Could you reproduce, exactly and alone, the lines running from the one with "Das Holz wird" to the end of the data below?

====== Records for the task

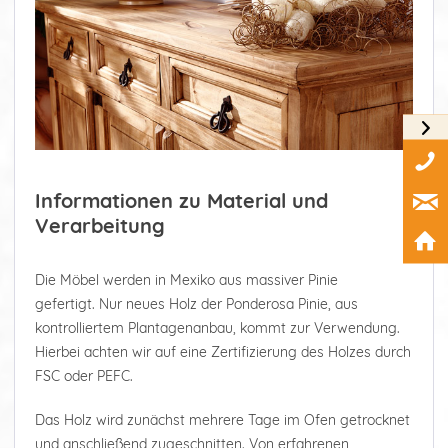
Informationen zu Material und
Verarbeitung
Die Möbel werden in Mexiko aus massiver Pinie
gefertigt. Nur neues Holz der Ponderosa Pinie, aus
kontrolliertem Plantagenanbau, kommt zur Verwendung.
Hierbei achten wir auf eine Zertifizierung des Holzes durch
FSC oder PEFC.
Das Holz wird zunächst mehrere Tage im Ofen getrocknet
und anschließend zugeschnitten. Von erfahrenen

============

Answer for this exercise
Das Holz wird zunächst mehrere Tage im Ofen getrocknet
und anschließend zugeschnitten. Von erfahrenen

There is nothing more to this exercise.